La montée en intensité s’est achevée le 5 mai, soit avec 10 jours d’avance ; dès maintenant, le LHC contiendra des faisceaux de 2 556 paquets chacun

|

LHC Report: The LHC is full!

L’ascension rapide de la courbe de la luminosité intégrée pour 2018. Pour ceux qui ont tendance à extrapoler, nous rappelons que des arrêts techniques, des sessions de développement machine et des exploitations spéciales pour la physique sont prévus.

Comme mentionné dans les Dernières nouvelles du LHC du numéro précédent, le LHC a reçu le 28 avril des faisceaux contenant 1 200 paquets et, pendant la campagne de nettoyage, une certaine activité a été observée dans l’interconnexion de la cellule 16L2, zone où, en 2017, des condensés de gaz avaient régulièrement causé des pertes de faisceaux. On ignorait à ce moment-là si cette activité était suffisamment sérieuse pour brider la performance de cette année, pour laquelle un plus grand nombre de paquets serait nécessaire. Pendant les étapes suivantes de la montée en intensité (soit avec 1551, 1887, 2175, 2319, 2460 et enfin 2556 paquets par faisceau), les pertes de faisceaux survenant dans la zone 16L2 ont été suivies de près. Ces pertes de faisceau sont de deux types : il y a d’une part une perte régulière et constante, qui dépend du nombre total de particules dans chaque faisceau. Ce type de perte reste largement au-dessous du seuil susceptible de provoquer un arrêt de faisceaux, grâce notamment à un solénoïde spécial qui a été installé pendant le second semestre de l’année 2017. Il y a d’autre part des « pics » de pertes de faisceaux, qui apparaissent de façon erratique ; ils viennent s’ajouter aux pertes constantes et peuvent potentiellement dépasser le seuil au-delà duquel un arrêt de faisceau est déclenché. Les pertes de faisceaux constantes tendent à augmenter avec le nombre de paquets, mais heureusement la fréquence des pics de pertes a baissé à mesure que le faisceau circulait dans la machine. L’entraînement a ainsi permis de faire disparaître ces pics, et il a donc été possible de remplir entièrement la machine pour l’exploitation.

Un autre événement encourageant a eu lieu le samedi 5 mai, pendant les dernières étapes de la montée en intensité : la luminosité de crête moyenne pour ATLAS et pour CMS s’est approchée de 2,1 x 1034 cm-2s-1, c’est-à-dire qu’elle pourrait égaler ou même dépasser la luminosité de crête record de 2017. Il faut toutefois prendre cette valeur avec précaution car la calibration finale des mesures de la luminosité, qui est fournie par les expériences, n’a pas encore être réalisée.

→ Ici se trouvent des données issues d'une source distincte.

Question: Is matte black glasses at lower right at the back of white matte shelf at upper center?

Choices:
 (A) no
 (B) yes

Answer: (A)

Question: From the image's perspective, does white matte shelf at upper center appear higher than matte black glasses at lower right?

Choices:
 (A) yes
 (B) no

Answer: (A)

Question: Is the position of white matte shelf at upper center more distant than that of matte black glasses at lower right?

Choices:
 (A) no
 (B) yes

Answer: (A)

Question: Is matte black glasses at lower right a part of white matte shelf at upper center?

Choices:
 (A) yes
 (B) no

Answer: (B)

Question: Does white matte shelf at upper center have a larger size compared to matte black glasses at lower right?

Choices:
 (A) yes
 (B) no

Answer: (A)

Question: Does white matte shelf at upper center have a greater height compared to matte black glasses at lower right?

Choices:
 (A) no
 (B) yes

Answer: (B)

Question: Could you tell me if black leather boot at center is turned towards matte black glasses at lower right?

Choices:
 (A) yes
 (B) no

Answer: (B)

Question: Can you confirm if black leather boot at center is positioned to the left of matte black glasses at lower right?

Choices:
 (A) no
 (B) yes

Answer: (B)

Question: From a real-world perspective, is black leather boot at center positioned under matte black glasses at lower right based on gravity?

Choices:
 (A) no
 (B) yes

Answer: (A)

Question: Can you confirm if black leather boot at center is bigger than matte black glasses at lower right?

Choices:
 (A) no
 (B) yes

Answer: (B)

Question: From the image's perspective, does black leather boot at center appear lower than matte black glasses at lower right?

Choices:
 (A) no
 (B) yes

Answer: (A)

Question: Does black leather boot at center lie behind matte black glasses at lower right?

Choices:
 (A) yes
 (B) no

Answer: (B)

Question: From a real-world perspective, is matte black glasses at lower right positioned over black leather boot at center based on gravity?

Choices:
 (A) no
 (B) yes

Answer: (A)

Elle le sera au moyen du procédé appelé balayage van der Meer, et devrait avoir lieu pendant le week-end du 23 au 24 juin. La valeur de la luminosité de crête pourrait donc se révéler légèrement différente.

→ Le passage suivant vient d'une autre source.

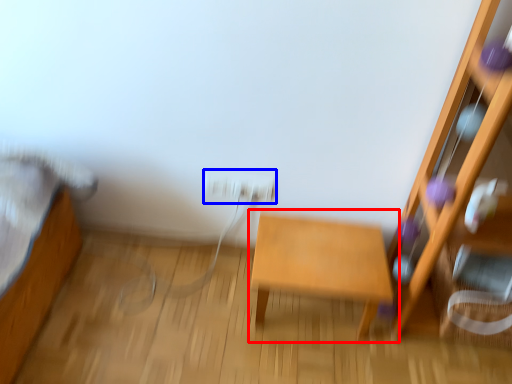 Question: Which object is further to the camera taking this photo, table (highlighted by a red box) or electric outlet (highlighted by a blue box)?

Choices:
 (A) table
 (B) electric outlet

Answer: (B) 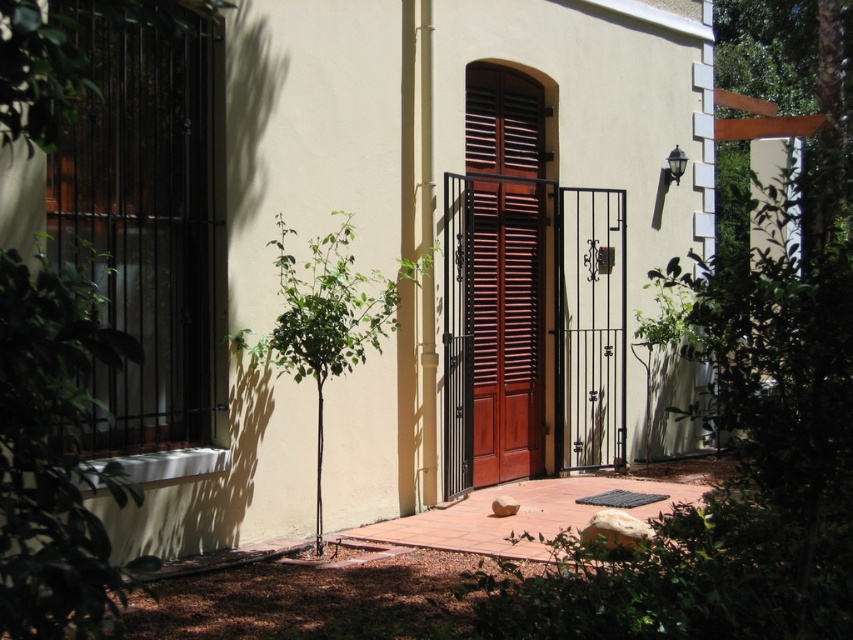 You are a delivery person trying to access the building through the entrance. You see the black matte shutter at left and the brown wooden shutters at center. Which one is narrower and might allow you to slip through if partially open?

Depuis le début de la montée en intensité, l’optimisation de la luminosité, réalisée par anti-égalisation, a été testée et utilisée. Vous vous demandez peut-être en quoi consiste cette technique ;: pendant les cycles, la luminosité instantanée et l’intensité du faisceau baissent (la luminosité « se consume »). Après un certain temps, il devient possible de réduire l’angle de croisement lors des collisions, ce qui a pour effet de faire légèrement augmenter la luminosité instantanée, en entraînant une plus grande accumulation de luminosité dans le même intervalle de temps. Ce procédé a été utilisé avec succès pendant l’exploitation de 2017. Pour l’exploitation de 2018, une étape supplémentaire a été ajoutée à la fin du cycle, après les réductions initiales de l’angle de croisement ; celle-ci consiste à compresser davantage le faisceau afin d’atteindre des dimensions encore plus petites. Chaque cycle commence ainsi avec un faisceau compressé jusqu’à atteindre un paramètre bêta étoile (b*) de 30 cm, soit la valeur utilisée en 2017. Suivant le processus d’optimisation, deux réductions supplémentaires, d’abord à 27 cm, puis à 25 cm, ont ensuite lieu. En plus d’optimiser la production de luminosité, ce procédé permet de tester les divers types d’égalisation (égalisation de l’angle de croisement et du paramètre b*) qu’il est prévu d’utiliser régulièrement pendant l’ère du HL-LHC.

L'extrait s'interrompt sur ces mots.